→ **WHAT YOU ARE ASKED TO DO**: Go through the records below and copy out every line holding "Device".

→ **MATERIAL PROVIDED**:
***

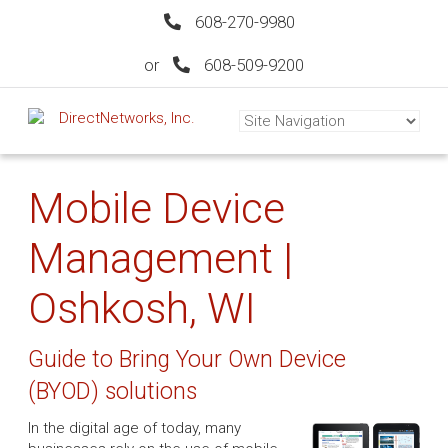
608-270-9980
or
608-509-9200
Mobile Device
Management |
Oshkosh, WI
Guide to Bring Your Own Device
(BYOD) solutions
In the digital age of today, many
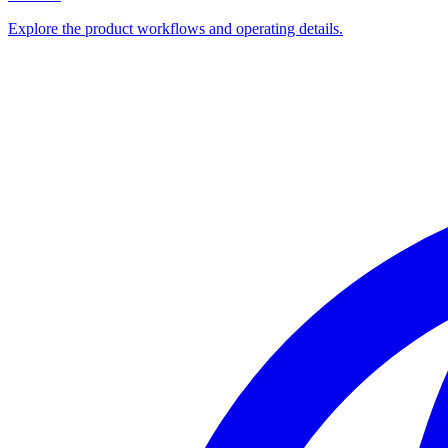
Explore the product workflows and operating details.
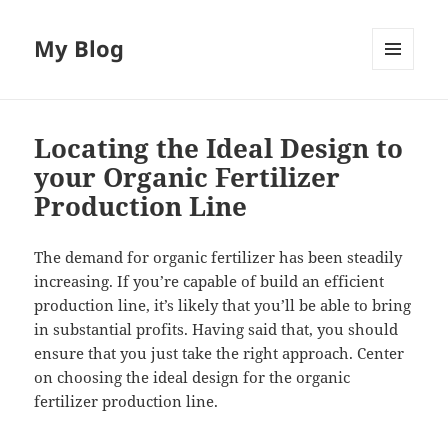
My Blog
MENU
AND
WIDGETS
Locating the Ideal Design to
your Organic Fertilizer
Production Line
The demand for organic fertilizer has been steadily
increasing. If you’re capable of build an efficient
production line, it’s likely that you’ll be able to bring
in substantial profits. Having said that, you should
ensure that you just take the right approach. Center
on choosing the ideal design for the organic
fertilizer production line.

***

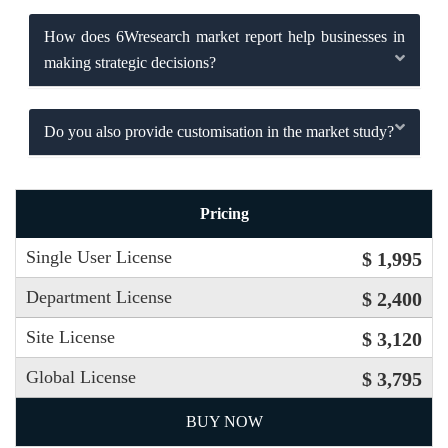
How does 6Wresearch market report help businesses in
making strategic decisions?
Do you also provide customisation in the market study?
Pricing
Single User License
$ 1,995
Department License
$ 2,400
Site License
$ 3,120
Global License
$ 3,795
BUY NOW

***

→ **SOLUTION TO THIS TASK**:
Mobile Device
Guide to Bring Your Own Device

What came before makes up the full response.